(Exercise prompt):
The answer must consist solely of the lines from the opening line of the entries through the line with "Elismert tenyésztői szervezetek", transcribed exactly and without any pictures.

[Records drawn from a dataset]
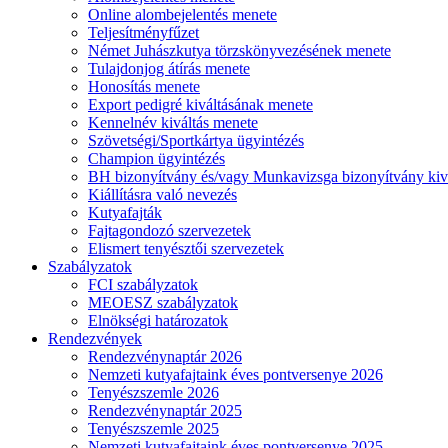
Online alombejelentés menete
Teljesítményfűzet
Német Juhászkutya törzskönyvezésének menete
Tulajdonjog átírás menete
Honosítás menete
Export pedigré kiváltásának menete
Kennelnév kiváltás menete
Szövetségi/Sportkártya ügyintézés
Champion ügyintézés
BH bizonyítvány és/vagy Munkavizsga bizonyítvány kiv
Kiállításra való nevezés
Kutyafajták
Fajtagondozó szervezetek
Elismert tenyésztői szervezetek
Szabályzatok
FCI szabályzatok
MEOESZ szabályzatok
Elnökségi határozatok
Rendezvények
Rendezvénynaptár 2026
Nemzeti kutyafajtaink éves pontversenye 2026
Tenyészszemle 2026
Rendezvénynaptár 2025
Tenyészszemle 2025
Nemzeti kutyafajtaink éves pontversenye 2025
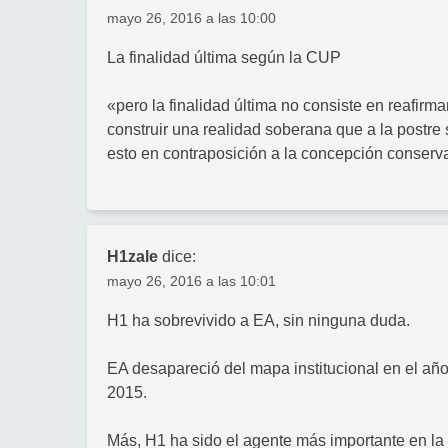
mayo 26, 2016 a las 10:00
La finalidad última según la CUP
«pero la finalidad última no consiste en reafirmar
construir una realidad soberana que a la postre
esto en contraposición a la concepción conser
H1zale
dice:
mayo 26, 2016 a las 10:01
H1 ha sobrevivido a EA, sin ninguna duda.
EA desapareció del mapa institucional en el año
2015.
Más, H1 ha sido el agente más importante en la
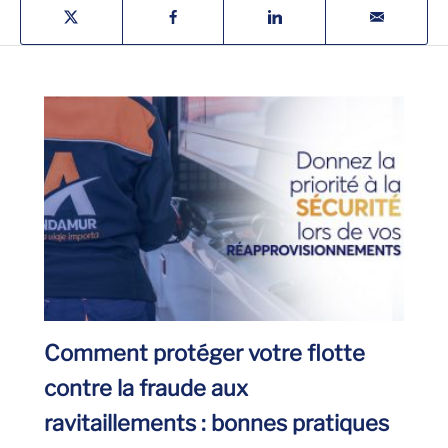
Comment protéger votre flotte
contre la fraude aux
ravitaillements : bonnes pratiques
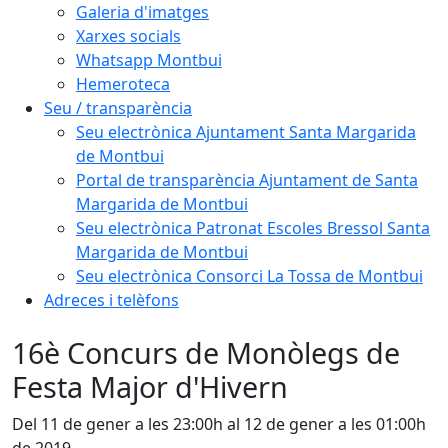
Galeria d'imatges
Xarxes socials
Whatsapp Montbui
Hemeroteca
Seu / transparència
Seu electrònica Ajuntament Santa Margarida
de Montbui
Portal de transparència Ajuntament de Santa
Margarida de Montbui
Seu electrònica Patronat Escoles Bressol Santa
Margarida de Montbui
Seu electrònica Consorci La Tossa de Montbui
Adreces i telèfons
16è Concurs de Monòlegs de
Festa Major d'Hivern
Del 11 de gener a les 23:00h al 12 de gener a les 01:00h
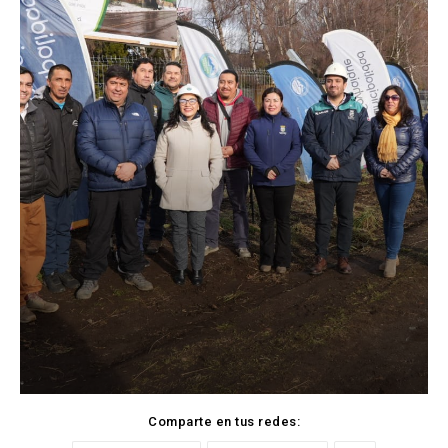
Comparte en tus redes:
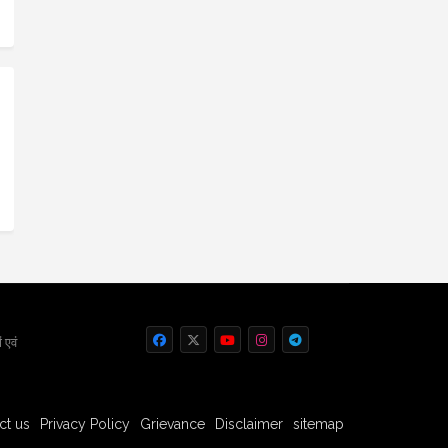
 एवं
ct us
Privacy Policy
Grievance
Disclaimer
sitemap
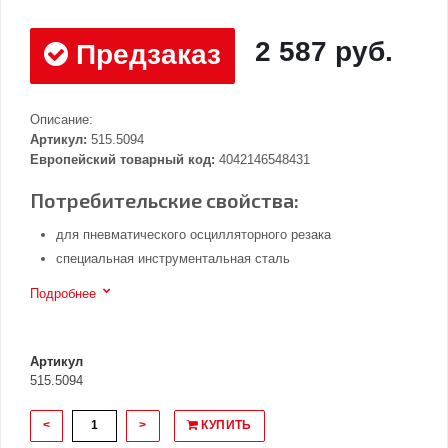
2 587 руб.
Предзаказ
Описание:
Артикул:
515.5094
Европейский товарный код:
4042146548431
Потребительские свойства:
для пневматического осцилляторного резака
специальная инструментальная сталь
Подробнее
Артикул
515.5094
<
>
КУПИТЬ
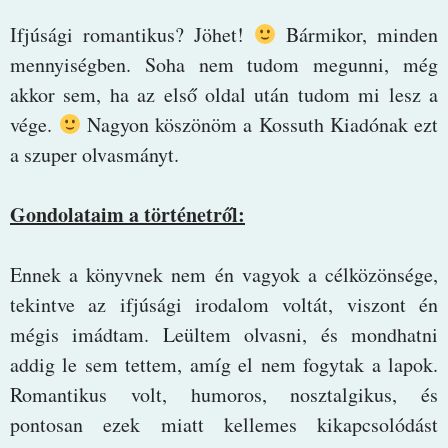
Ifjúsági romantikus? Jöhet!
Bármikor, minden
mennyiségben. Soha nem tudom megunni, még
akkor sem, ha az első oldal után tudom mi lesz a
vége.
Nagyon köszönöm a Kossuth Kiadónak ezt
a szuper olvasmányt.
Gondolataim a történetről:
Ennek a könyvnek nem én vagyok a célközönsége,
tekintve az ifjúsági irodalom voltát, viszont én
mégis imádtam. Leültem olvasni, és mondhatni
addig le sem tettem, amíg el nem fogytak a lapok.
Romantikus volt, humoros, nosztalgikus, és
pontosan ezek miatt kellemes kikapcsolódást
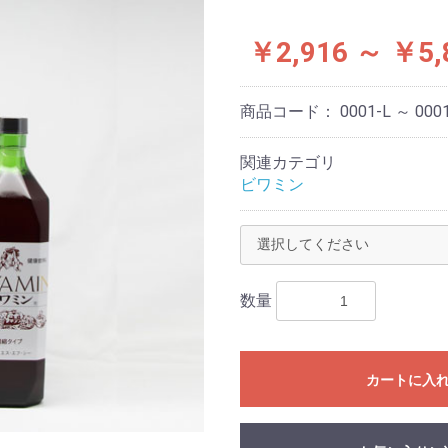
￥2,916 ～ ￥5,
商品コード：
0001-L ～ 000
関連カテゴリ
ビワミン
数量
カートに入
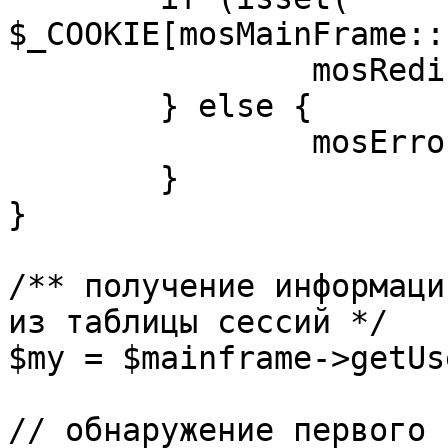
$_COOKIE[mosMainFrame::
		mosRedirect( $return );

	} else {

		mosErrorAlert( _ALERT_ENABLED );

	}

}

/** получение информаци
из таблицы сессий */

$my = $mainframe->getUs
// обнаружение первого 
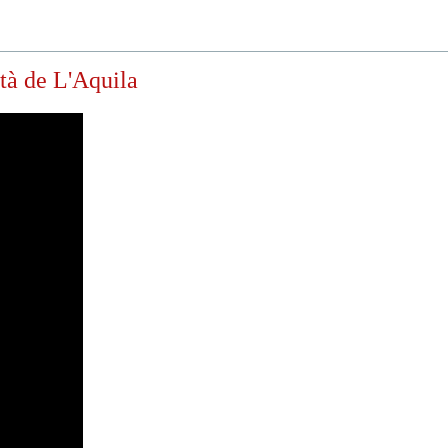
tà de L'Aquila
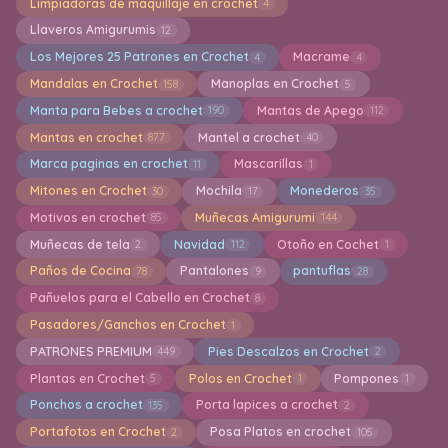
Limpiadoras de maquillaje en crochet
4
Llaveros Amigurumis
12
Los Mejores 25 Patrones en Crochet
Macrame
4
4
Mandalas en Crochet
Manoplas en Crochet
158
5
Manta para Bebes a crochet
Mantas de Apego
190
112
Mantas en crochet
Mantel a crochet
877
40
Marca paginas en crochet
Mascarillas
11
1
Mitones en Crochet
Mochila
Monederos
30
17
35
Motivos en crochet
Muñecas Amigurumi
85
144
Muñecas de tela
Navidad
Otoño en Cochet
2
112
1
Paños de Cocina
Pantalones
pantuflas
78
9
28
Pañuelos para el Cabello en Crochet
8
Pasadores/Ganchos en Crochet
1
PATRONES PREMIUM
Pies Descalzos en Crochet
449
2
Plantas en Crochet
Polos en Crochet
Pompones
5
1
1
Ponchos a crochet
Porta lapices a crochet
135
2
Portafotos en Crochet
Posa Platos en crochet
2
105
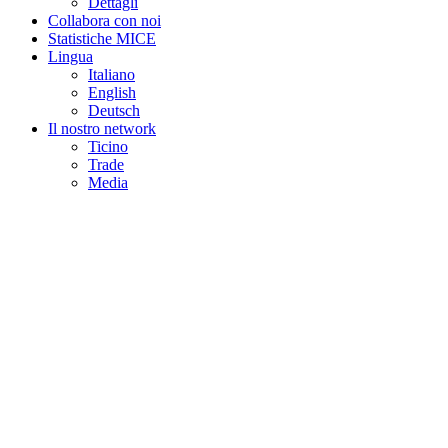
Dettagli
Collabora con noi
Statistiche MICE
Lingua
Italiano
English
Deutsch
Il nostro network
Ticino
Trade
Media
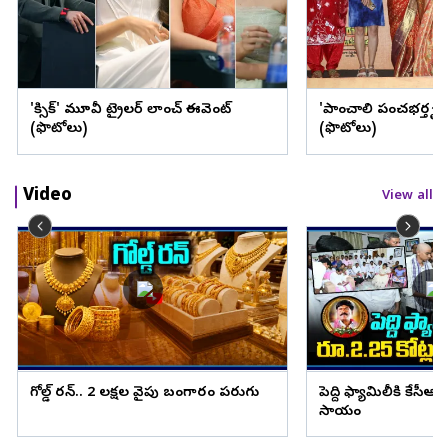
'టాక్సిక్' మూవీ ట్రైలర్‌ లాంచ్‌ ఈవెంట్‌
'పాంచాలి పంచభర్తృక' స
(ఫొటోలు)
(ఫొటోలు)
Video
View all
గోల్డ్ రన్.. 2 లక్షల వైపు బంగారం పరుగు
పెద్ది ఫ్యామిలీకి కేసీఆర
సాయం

(Answer area):
Online alombejelentés menete
Teljesítményfűzet
Német Juhászkutya törzskönyvezésének menete
Tulajdonjog átírás menete
Honosítás menete
Export pedigré kiváltásának menete
Kennelnév kiváltás menete
Szövetségi/Sportkártya ügyintézés
Champion ügyintézés
BH bizonyítvány és/vagy Munkavizsga bizonyítvány kiv
Kiállításra való nevezés
Kutyafajták
Fajtagondozó szervezetek
Elismert tenyésztői szervezetek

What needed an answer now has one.